### INPUT DATA
-*-
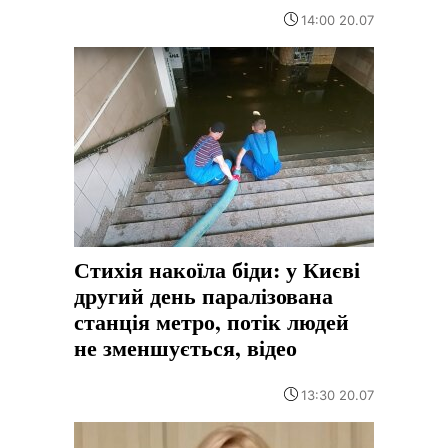
14:00 20.07
Стихія накоїла біди: у Києві
другий день паралізована
станція метро, потік людей
не зменшується, відео
13:30 20.07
-*-
### TASK OBJECTIVE
All of the entries above are to be written out exactly, with no pictures.

### ANSWER TO THIS EXERCISE
14:00 20.07
Стихія накоїла біди: у Києві
другий день паралізована
станція метро, потік людей
не зменшується, відео
13:30 20.07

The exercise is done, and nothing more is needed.